> _Instructions to follow_:
When you transcribe the data below, reproduce every line exactly and leave each picture out.

*** Block opens ***

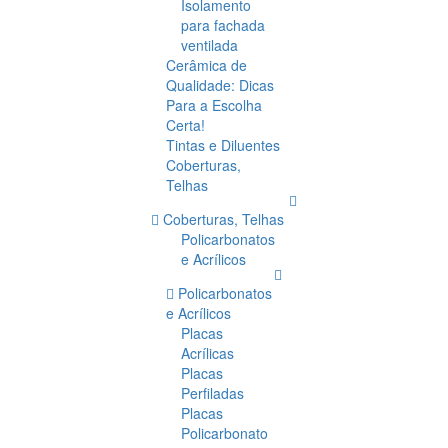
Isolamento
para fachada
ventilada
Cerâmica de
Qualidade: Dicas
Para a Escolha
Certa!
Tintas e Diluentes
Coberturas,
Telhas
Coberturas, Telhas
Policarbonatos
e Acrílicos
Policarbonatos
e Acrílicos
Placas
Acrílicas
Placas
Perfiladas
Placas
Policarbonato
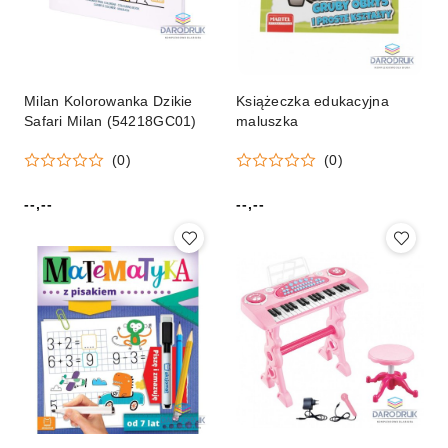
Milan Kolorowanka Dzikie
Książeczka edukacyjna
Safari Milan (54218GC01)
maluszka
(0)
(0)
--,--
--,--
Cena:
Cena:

*** Block closes ***

> _Response_:
Isolamento
para fachada
ventilada
Cerâmica de
Qualidade: Dicas
Para a Escolha
Certa!
Tintas e Diluentes
Coberturas,
Telhas
Coberturas, Telhas
Policarbonatos
e Acrílicos
Policarbonatos
e Acrílicos
Placas
Acrílicas
Placas
Perfiladas
Placas
Policarbonato
Milan Kolorowanka Dzikie
Książeczka edukacyjna
Safari Milan (54218GC01)
maluszka
(0)
(0)
--,--
--,--
Cena:
Cena:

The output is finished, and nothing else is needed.